[news.software.b] C News milestone

henry@zoo.toronto.edu (Henry Spencer) (11/14/90)

As I believe I've mentioned before, we regularly run statistics on usage
of different news systems by analyzing our history file.  The major news
systems generate message-IDs of distinctive forms, so it's not hard to
get an idea of how many people are running which system.  This counting
approach has flaws -- in particular, it obviously tends to miss sites
that seldom post anything to network-wide newsgroups -- but it has the
enormous advantage that it's a quick, cheap, local operation, so we can
do it weekly for keeping running track of the situation.

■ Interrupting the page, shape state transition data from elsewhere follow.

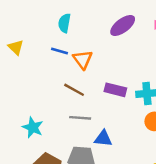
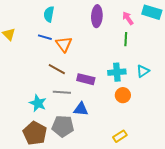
purple ellipse: (123, 26) -> (97, 16), turned -50
purple rectangle: (115, 90) -> (86, 79), moved
cyan star: (33, 127) -> (38, 103), moved

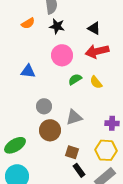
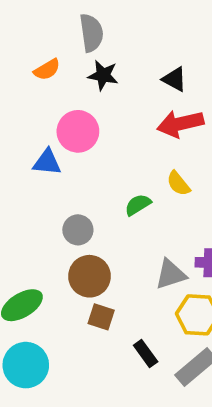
pink circle: (62, 55) -> (78, 131), moved
green semicircle: (75, 79) -> (138, 205), moved
gray triangle: (74, 117) -> (171, 274), moved
brown square: (72, 152) -> (101, 317), moved

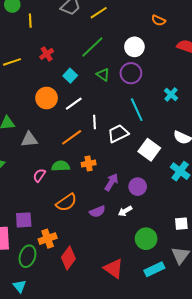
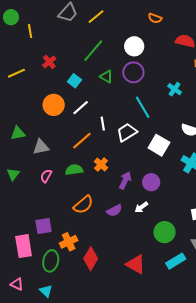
orange cross: (89, 164) -> (101, 165), turned -32
pink semicircle: (39, 175) -> (46, 176), moved

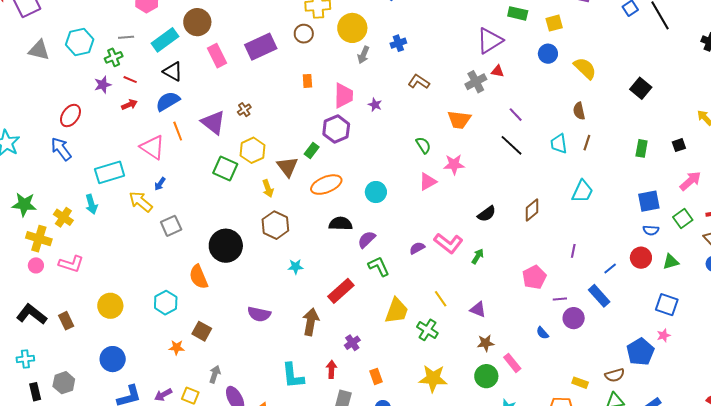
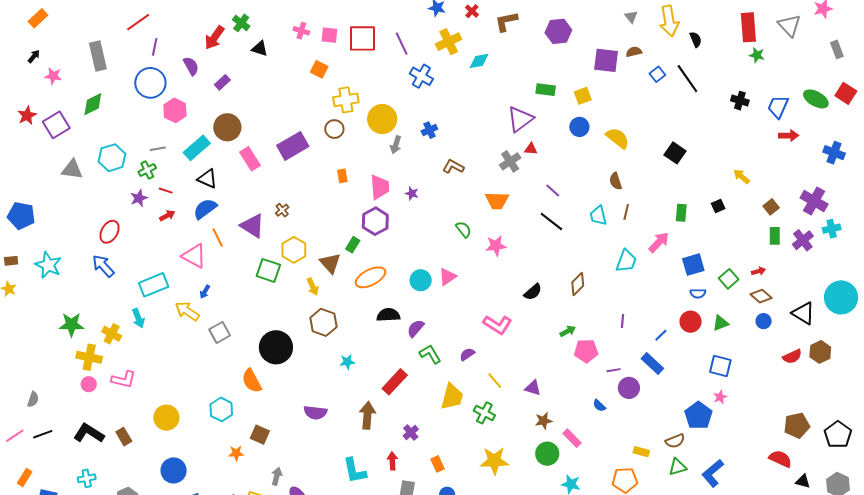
pink arrow: (690, 181) -> (659, 242), moved
pink triangle: (428, 182) -> (448, 277), moved
purple semicircle: (417, 248) -> (467, 354), moved
green arrow: (478, 256) -> (568, 331), moved, turned 35
pink pentagon: (534, 277) -> (586, 351), turned 30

The general patterns in recent times have been fairly consistent.  We
categorize news systems into B, C, and ?, the last being message-IDs
which fit no known format.  ? has been growing rapidly, probably as a
result of more and more inter-network gatewaying; there is no single
dominant pattern among the ? message-IDs, but a lot of them are clearly
the results of gatewaying.  B has been declining very slowly.  And C
has been growing steadily, with definite signs that the growth is
accelerating.

Anyway, the current milestone is that last weekend (while I was away at
Windycon, which is why you're just hearing about it now), C passed 1000.
Undoubtedly the C News site count actually hit four digits quite some
time ago, since we know of major C News users who seldom post anything to
the outside world, but it's definite now.
-- 
"I don't *want* to be normal!"         | Henry Spencer at U of Toronto Zoology
"Not to worry."                        |  henry@zoo.toronto.edu   utzoo!henry

rk@theep.boston.ma.us (Robert A. Kukura) (11/14/90)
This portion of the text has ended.